:: Stored data
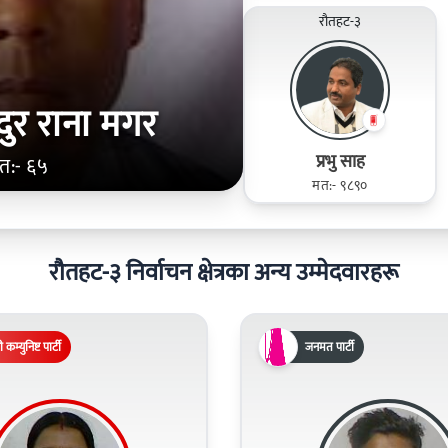
रौतहट-३
दुर राना मगर
प्रभु साह
त:- ६५
मत:- ९८९०
रौतहट-३ निर्वाचन क्षेत्रका अन्य उम्मेदवारहरू
 कम्युनिष्ट पार्टी
जनमत पार्टी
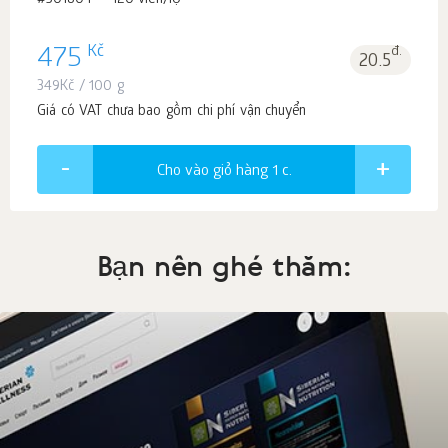
#501804
120 viên/lọ
Kč
475
đ.
20.5
349
Kč
/ 100 g
Giá có VAT chưa bao gồm chi phí vận chuyển
Cho vào giỏ hàng 1
c.
Bạn nên ghé thăm:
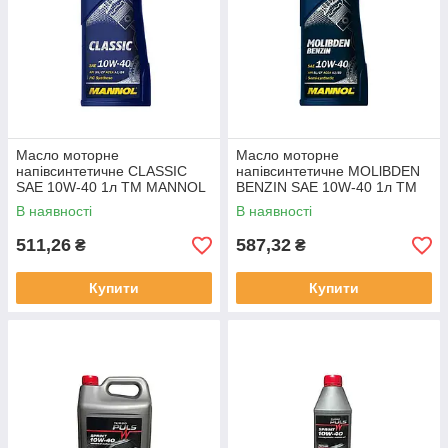
Масло моторне
Масло моторне
напівсинтетичне CLASSIC
напівсинтетичне MOLlBDEN
SAE 10W-40 1л ТМ MANNOL
BENZIN SAE 10W-40 1л ТМ
MANNOL
В наявності
В наявності
511,26
587,32
₴
₴
Купити
Купити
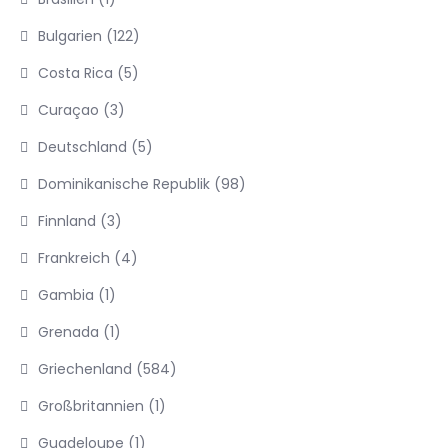
Bulgarien
(122)
Costa Rica
(5)
Curaçao
(3)
Deutschland
(5)
Dominikanische Republik
(98)
Finnland
(3)
Frankreich
(4)
Gambia
(1)
Grenada
(1)
Griechenland
(584)
Großbritannien
(1)
Guadeloupe
(1)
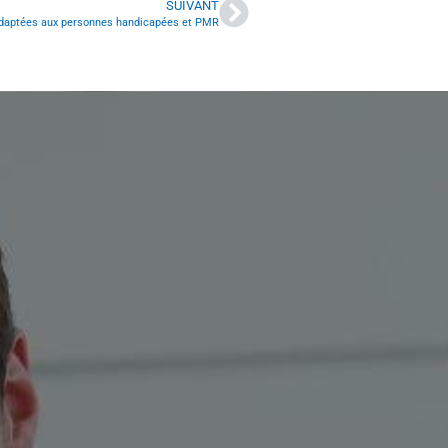
SUIVANT
 adaptées aux personnes handicapées et PMR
::::
Task directions -> Return a copy of every line in the records that includes the string "напівсинтетичне".

Expected answer ->
напівсинтетичне CLASSIC
напівсинтетичне MOLlBDEN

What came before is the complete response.